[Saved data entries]
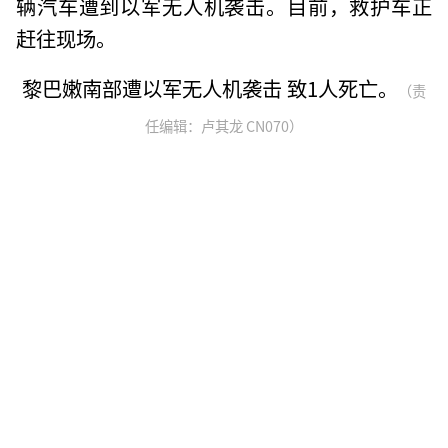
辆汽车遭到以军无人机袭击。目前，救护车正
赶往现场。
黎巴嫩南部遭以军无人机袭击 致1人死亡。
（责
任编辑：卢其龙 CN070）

* * *

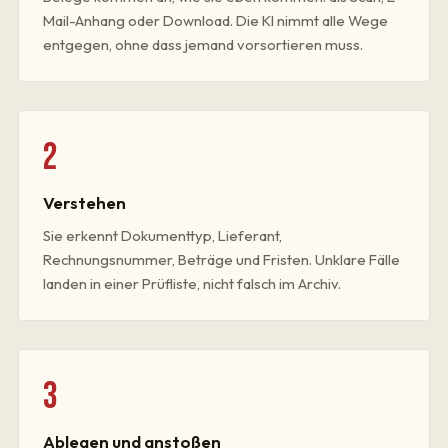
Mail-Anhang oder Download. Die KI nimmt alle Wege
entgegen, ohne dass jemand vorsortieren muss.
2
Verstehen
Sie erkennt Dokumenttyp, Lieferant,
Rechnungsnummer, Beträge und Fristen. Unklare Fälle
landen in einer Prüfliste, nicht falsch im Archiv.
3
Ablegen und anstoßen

• **Try it**
Would you print, exactly as written, every line above from the one holding "辆汽车遭到以军无人机袭击。目前，救护车正" through the one holding "任编辑：卢其龙 CN070）", with both included and no other lines?

• **Exercise result**
辆汽车遭到以军无人机袭击。目前，救护车正
赶往现场。
黎巴嫩南部遭以军无人机袭击 致1人死亡。
（责
任编辑：卢其龙 CN070）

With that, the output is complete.